Entries tagged with “web community” from Tools of Change for Publishing
New Project Examines Close Reading and Web Collaboration
On Nov. 10, Doris Lessing's The Golden Notebook will be read and discussed by seven readers in a new experiment that explores "close reading" and the mechanisms of online conversation.
The project is the brainchild of Bob Stein, founder of Institute for the Future of the Book. Stein outlined the project's goals in an email announcement:
Fundamentally this is an experiment in how the web might be used as a space for collaborative close-reading. We don't yet understand how to model a complex conversation in the web's two-dimensional environment and we're hoping this experiment will help us learn what's necessary to make this sort of collaboration work as well as possible.
The seven readers will discuss the book through margin notes and a group blog, and a public forum will be available for others to join the conversation. Further details are available through the project site.
Maintaining a Web Community is as Hard as Building One
Finding the balance between the content you take from users and the value you give back is tricky business, especially since "value" and "money" are rarely synonymous in the user-generated space. Yelp, a volunteer-driven hub of local business and restaurant reviews, is one community that seems to have struck the right chord with its most active members. From the New York Times:
Yelp identifies its most consistently praised, prolific and witty reviewers as members of the "Yelp Elite Squad." The company says it looks for those possessing "a certain je ne sais quoi -- we call it Yelpitude." I find that it saves time to read the reviews submitted by the Elite Squad and ignore the rest.
Singling out the best and the brighting contributors in the early days of a community is putting the cart before the horse. You need critical mass -- or a route toward critical mass -- before the natural audience strata appear. Nonetheless, it's smart to develop a notoriety plan in the off chance you catch lightning in a bottle. This could be a complicated mechanism like Yelp's Elite Squad or Slashdot's moderation system, or it could be driven by organic relationships between community moderators and promising users.
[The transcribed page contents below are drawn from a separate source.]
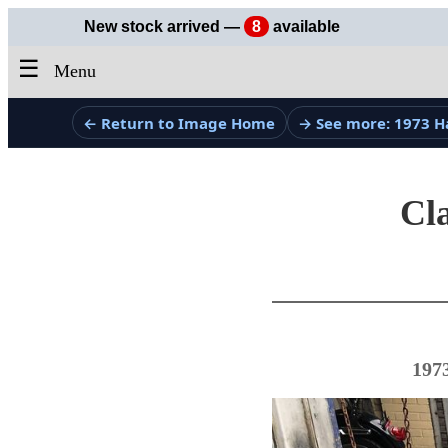
New stock arrived —
8
available
☰
Menu
← Return to Image Home
→ See more: 1973 H
Cla
197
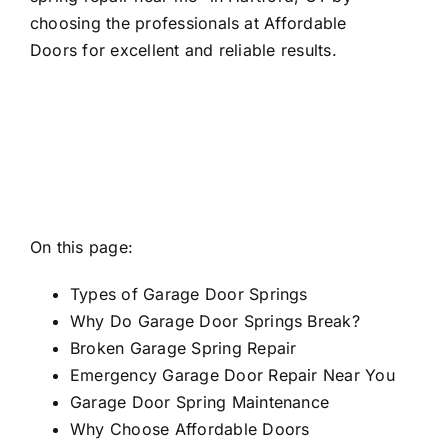
choosing the professionals at Affordable
Doors for excellent and reliable results.
On this page:
Types of Garage Door Springs
Why Do Garage Door Springs Break?
Broken Garage Spring Repair
Emergency Garage Door Repair Near You
Garage Door Spring Maintenance
Why Choose Affordable Doors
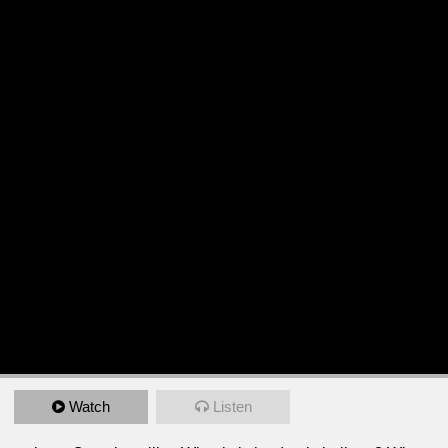
Watch
Listen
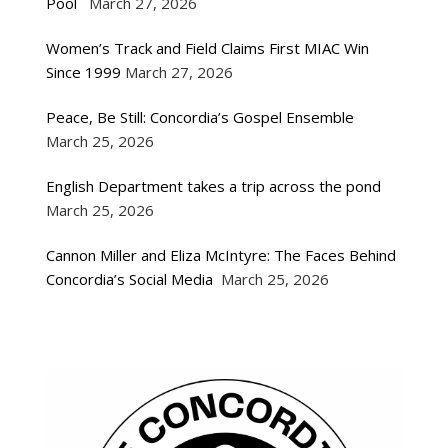
Pool
March 27, 2026
Women’s Track and Field Claims First MIAC Win
Since 1999
March 27, 2026
Peace, Be Still: Concordia’s Gospel Ensemble
March 25, 2026
English Department takes a trip across the pond
March 25, 2026
Cannon Miller and Eliza McIntyre: The Faces Behind
Concordia’s Social Media
March 25, 2026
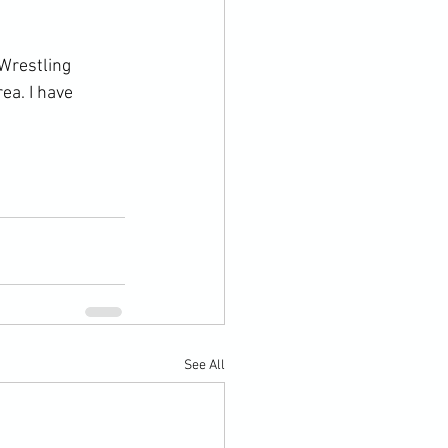
Wrestling 
ea. I have 
See All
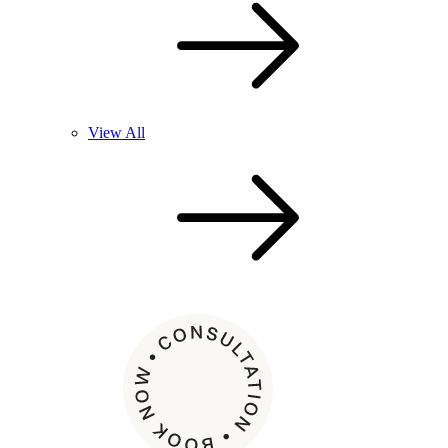
View All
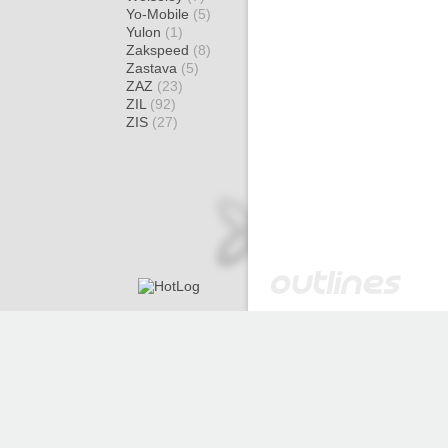
Yo-Mobile
(5)
Yulon
(1)
Zakspeed
(8)
Zastava
(5)
ZAZ
(23)
ZIL
(92)
ZIS
(27)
Note: Some community systems associate coy user types with users who've met certain thresholds -- i.e. post 100 comments and become a vaunted "Senior Member." Auto-generated user types have a degree of value, but a true notoriety initiative requires a lot more effort.
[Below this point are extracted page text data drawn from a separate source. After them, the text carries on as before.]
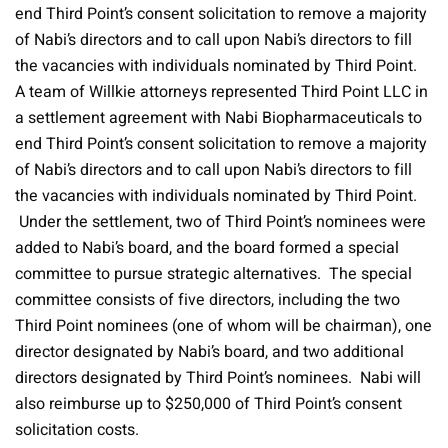
end Third Point’s consent solicitation to remove a majority
of Nabi’s directors and to call upon Nabi’s directors to fill
the vacancies with individuals nominated by Third Point.
A team of Willkie attorneys represented Third Point LLC in
a settlement agreement with Nabi Biopharmaceuticals to
end Third Point’s consent solicitation to remove a majority
of Nabi’s directors and to call upon Nabi’s directors to fill
the vacancies with individuals nominated by Third Point.
Under the settlement, two of Third Point’s nominees were
added to Nabi’s board, and the board formed a special
committee to pursue strategic alternatives. The special
committee consists of five directors, including the two
Third Point nominees (one of whom will be chairman), one
director designated by Nabi’s board, and two additional
directors designated by Third Point’s nominees. Nabi will
also reimburse up to $250,000 of Third Point’s consent
solicitation costs.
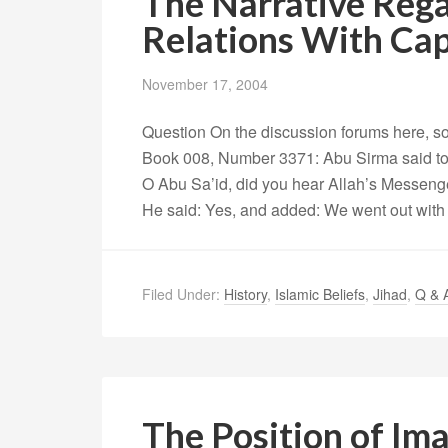
The Narrative Rega
Relations With Ca
November 17, 2004
Question On the discussion forums here, so
Book 008, Number 3371: Abu Sirma said to 
O Abu Sa’id, did you hear Allah’s Messeng
He said: Yes, and added: We went out with 
Filed Under:
History
,
Islamic Beliefs
,
Jihad
,
Q & 
The Position of Im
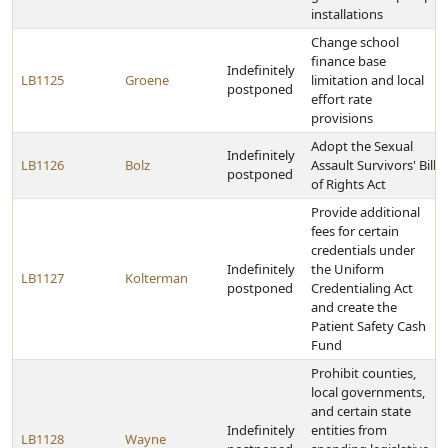
installations
Change school
finance base
Indefinitely
LB1125
Groene
limitation and local
postponed
effort rate
provisions
Adopt the Sexual
Indefinitely
LB1126
Bolz
Assault Survivors' Bill
postponed
of Rights Act
Provide additional
fees for certain
credentials under
Indefinitely
the Uniform
LB1127
Kolterman
postponed
Credentialing Act
and create the
Patient Safety Cash
Fund
Prohibit counties,
local governments,
and certain state
Indefinitely
entities from
LB1128
Wayne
Even with adequate notoriety tools, the most successful communities still suffer from turnover and diminished interest among key users. When I developed my first few communities I mistakenly assumed that once the audience was in place, the natural organization within the community would replace my development efforts. But that's not how it works. Most members have a lifecycle within a community -- it's a linear progression with an endpoint, not a constant user pattern. It's important to acknowledge this natural line and counter inevitable user drift with ongoing user development.
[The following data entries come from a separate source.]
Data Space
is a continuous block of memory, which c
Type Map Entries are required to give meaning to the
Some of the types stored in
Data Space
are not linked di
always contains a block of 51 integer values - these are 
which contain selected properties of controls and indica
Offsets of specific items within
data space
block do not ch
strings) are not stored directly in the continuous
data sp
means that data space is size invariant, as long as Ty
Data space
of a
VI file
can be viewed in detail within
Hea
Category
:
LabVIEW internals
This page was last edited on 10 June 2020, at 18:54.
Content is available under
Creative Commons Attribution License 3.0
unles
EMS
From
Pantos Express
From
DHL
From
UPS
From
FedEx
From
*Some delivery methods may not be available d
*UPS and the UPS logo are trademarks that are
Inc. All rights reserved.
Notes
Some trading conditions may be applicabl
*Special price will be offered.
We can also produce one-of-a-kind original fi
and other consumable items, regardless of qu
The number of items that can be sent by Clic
The Reinvention of the Book Club
The Economist has a story on the decline, and partial resuscitation, of book clubs, with a focus on Europe and America:
There is one kind of book club which could have a bright future: specialist clubs that harness the internet. Two successful new clubs in recent years have been Bertelsmann's Black Expressions in America, aimed at black women, and Mosaico, a Spanish-language club. For specialist titles, bookstores cannot compete for range with a book club, and the internet lacks the personal touch of a trusted team of editors.